Hors-d' oeuvre : le maître d'hôtel s'affaire.
Plat principal : on parle de tout, des films à l'affiche, des vacances en Dordogne.
Dessert : on évite soigneusement le véritable enjeu du dîner, les enfants.
Car leurs fils respectifs ont commis un acte d'une violence inouïe.
Un café, un digestif, l'addition.
Reste la question : jusqu'où irions-nous pour préserver nos enfants ?
Commentaire de Fabienne :
Il y a dans ce roman plusieurs dualités.
Le narrateur, Paul,nous raconte le déroulement de ce dîner dans un restaurant branché, avec son épouse Claire, son frère Serges, homme politique destiné à être le prochain premier ministre des Pays Bas accompagné de Babette, son épouse dévouée.
Le récit va ausciller régulièrement entre présent et passé.
Par ailleurs, lors de ce dîner, la conversation va passer des mondanités et autres banalités de la vie courante: dernier film vu, dernieres vacances, ... à la raison principale de cette réunion.

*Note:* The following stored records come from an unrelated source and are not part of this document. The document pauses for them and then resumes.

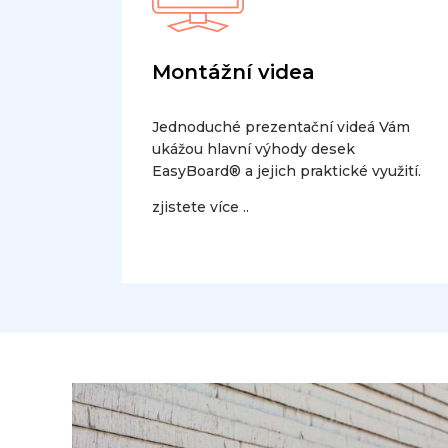
Montážní videa
Jednoduché prezentační videá Vám
ukážou hlavní výhody desek
EasyBoard® a jejich praktické využití.
zjistete více ..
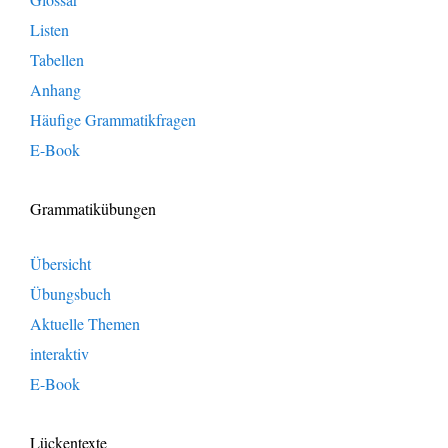
Listen
Tabellen
Anhang
Häufige Grammatikfragen
E-Book
Grammatikübungen
Übersicht
Übungsbuch
Aktuelle Themen
interaktiv
E-Book
Lückentexte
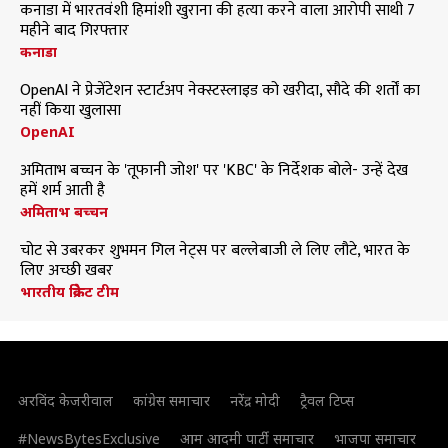
कनाडा में भारतवंशी हिमांशी खुराना की हत्या करने वाला आरोपी साथी 7
महीने बाद गिरफ्तार
कनाडा
OpenAI ने प्रेजेंटेशन स्टार्टअप नेक्स्टस्लाइड को खरीदा, सौदे की शर्तों का
नहीं किया खुलासा
OpenAI
अमिताभ बच्चन के 'तूफानी जोश' पर 'KBC' के निर्देशक बोले- उन्हें देख
हमें शर्म आती है
अमिताभ बच्चन
चोट से उबरकर शुभमन गिल नेट्स पर बल्लेबाजी ले लिए लौटे, भारत के
लिए अच्छी खबर
भारतीय क्रिकेट टीम
अरविंद केजरीवाल
कांग्रेस समाचार
नरेंद्र मोदी
ट्रैवल टिप्स
#NewsBytesExclusive
आम आदमी पार्टी समाचार
भाजपा समाचार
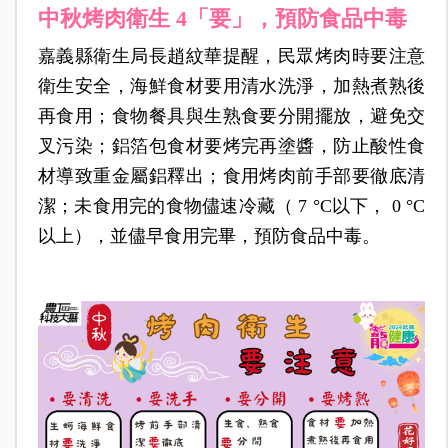
中秋烤肉衛生 4
「要」，預防食品中毒
嘉義縣衛生局長趙紋華提醒，民眾烤肉時要注意
衛生安全，海鮮食材要用清水洗淨，加熱煮熟後
再食用；食物餐具與生熟食要分開擺放，避免交
叉污染；鋁箔包食材要烤完再塗醬，防止酸性食
材導致重金屬鋁釋出；食用烤肉前手部要徹底清
潔；未食用完的食物儘速冷藏（ 7 °C以下， 0 °C
以上），並儘早食用完畢，預防食品中毒。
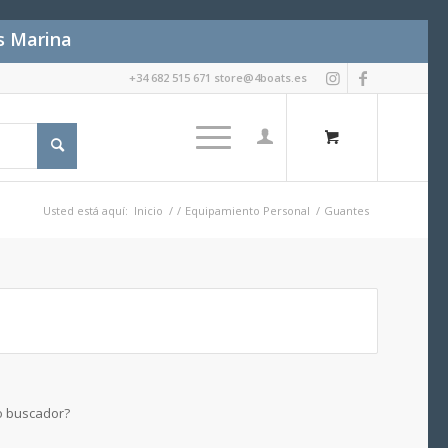
es Marina
+34 682 515 671 store@4boats.es
Usted está aquí:
Inicio
/
/
Equipamiento Personal
/
Guantes
ro buscador?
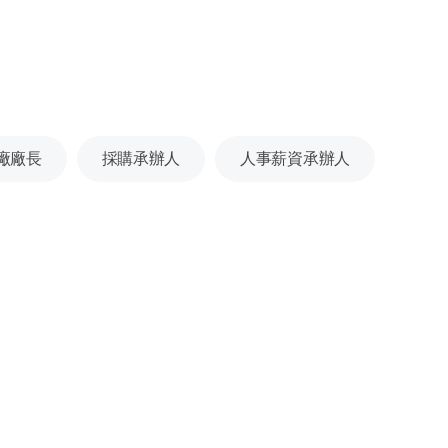
廠廠長
採購承辦人
人事薪資承辦人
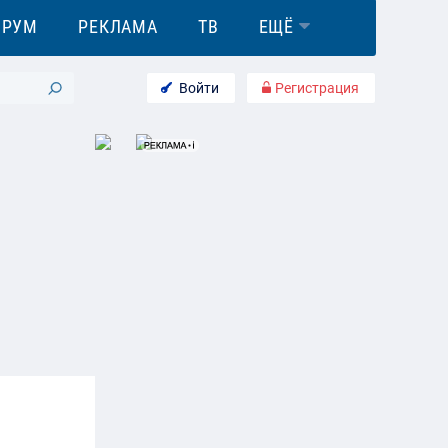
ОРУМ
РЕКЛАМА
ТВ
ЕЩЁ
Войти
Регистрация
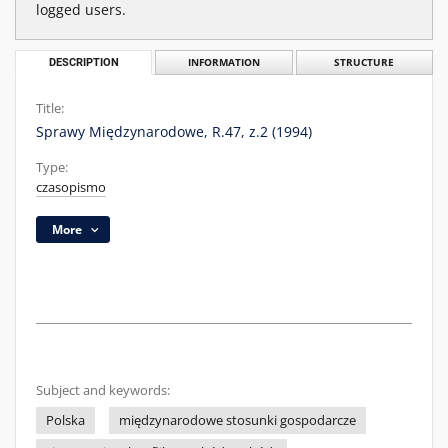
logged users.
DESCRIPTION
INFORMATION
STRUCTURE
Title:
Sprawy Międzynarodowe, R.47, z.2 (1994)
Type:
czasopismo
More
Subject and keywords:
Polska
międzynarodowe stosunki gospodarcze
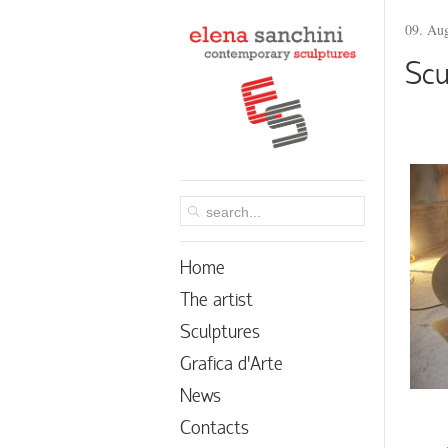
09. Au
Scu
Home
The artist
Sculptures
Grafica d’Arte
News
Contacts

La raison principale de ce dîner est de savoir ce qu'il convient de faire face au crime commis par les fils de chacun des deux couples. Les deux cousins germains âgés de 15 ans, ont tué une sans-abri en rentrant d'une soirée aprés l'avoir insultée, frappée et enfin immolée. Pour le moment la police ignore qui sont les auteurs, les images du crime prises par une caméra vidéo de surveillance ne montrent pas les visages des deux adolescents, mais le frère adoptif ( fils de Serges et Babette ) a été témoin de la scène.

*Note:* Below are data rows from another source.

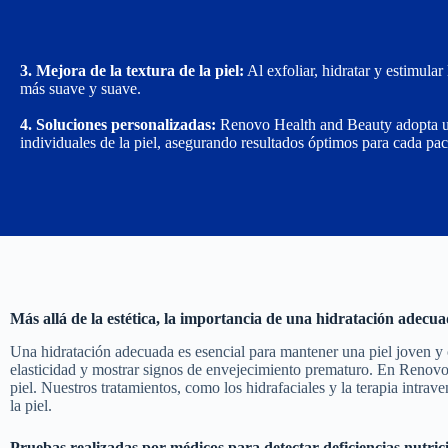
3. Mejora de la textura de la piel:
Al exfoliar, hidratar y estimula
más suave y suave.
4. Soluciones personalizadas:
Renovo Health and Beauty adopta un 
individuales de la piel, asegurando resultados óptimos para cada pac
Más allá de la estética, la importancia de una hidratación adecu
Una hidratación adecuada es esencial para mantener una piel joven y 
elasticidad y mostrar signos de envejecimiento prematuro. En Renovo, 
piel. Nuestros tratamientos, como los hidrafaciales y la terapia intra
la piel.
Pruebas realizadas por médicos para detectar deficiencias nutricio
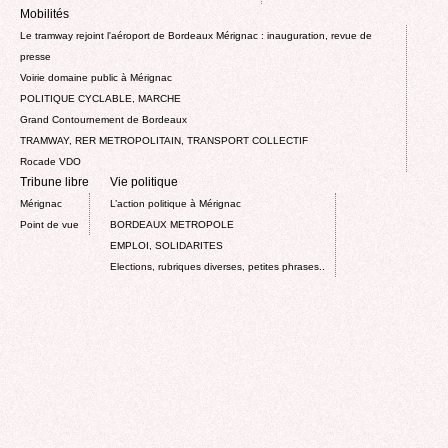
Mobilités
Le tramway rejoint l'aéroport de Bordeaux Mérignac : inauguration, revue de
presse
Voirie domaine public à Mérignac
POLITIQUE CYCLABLE, MARCHE
Grand Contournement de Bordeaux
TRAMWAY, RER METROPOLITAIN, TRANSPORT COLLECTIF
Rocade VDO
Tribune libre
Vie politique
Mérignac
L’action politique à Mérignac
Point de vue
BORDEAUX METROPOLE
EMPLOI, SOLIDARITES
Elections, rubriques diverses, petites phrases..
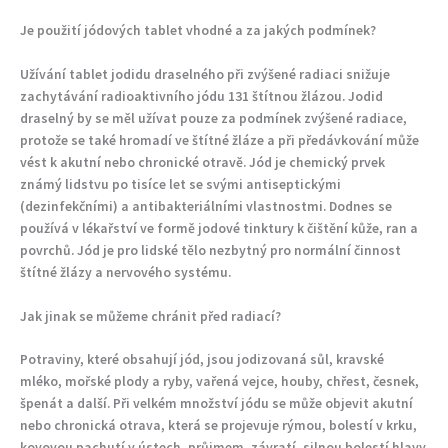
Je použití jódových tablet vhodné a za jakých podmínek?
Užívání tablet jodidu draselného při zvýšené radiaci snižuje
zachytávání radioaktivního jódu 131 štítnou žlázou. Jodid
draselný by se měl užívat pouze za podmínek zvýšené radiace,
protože se také hromadí ve štítné žláze a při předávkování může
vést k akutní nebo chronické otravě. Jód je chemický prvek
známý lidstvu po tisíce let se svými antiseptickými
(dezinfekčními) a antibakteriálními vlastnostmi. Dodnes se
používá v lékařství ve formě jodové tinktury k čištění kůže, ran a
povrchů. Jód je pro lidské tělo nezbytný pro normální činnost
štítné žlázy a nervového systému.
Jak jinak se můžeme chránit před radiací?
Potraviny, které obsahují jód, jsou jodizovaná sůl, kravské
mléko, mořské plody a ryby, vařená vejce, houby, chřest, česnek,
špenát a další. Při velkém množství jódu se může objevit akutní
nebo chronická otrava, která se projevuje rýmou, bolestí v krku,
kovovou pachutí v ústech, průjmem, závratí, silnou bolestí hlavy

Donc on passe de la légèreté à la gravité des actes commis par les adolescents, mais aussi la gravité des décisions à prendre.
Les deux couples ne sont pas du tout d'accord sur la suite a donné à cette affaire, et si Serges et Babette ont décidé d'agir, ce qui suppose que tous seront touchés par cette décision. Paul et Claire considérant que les actes commis ne sont pas graves vont tout tenter pour dissuader Serges d'agir. Tout tenter !
Herman Koch dans ce roman nous incite à réfléchir sur ce que nous sommes capables de faire pour protéger nos enfants, et c'est vrai qu'il nous présente deux types de comportement complêtement opposés.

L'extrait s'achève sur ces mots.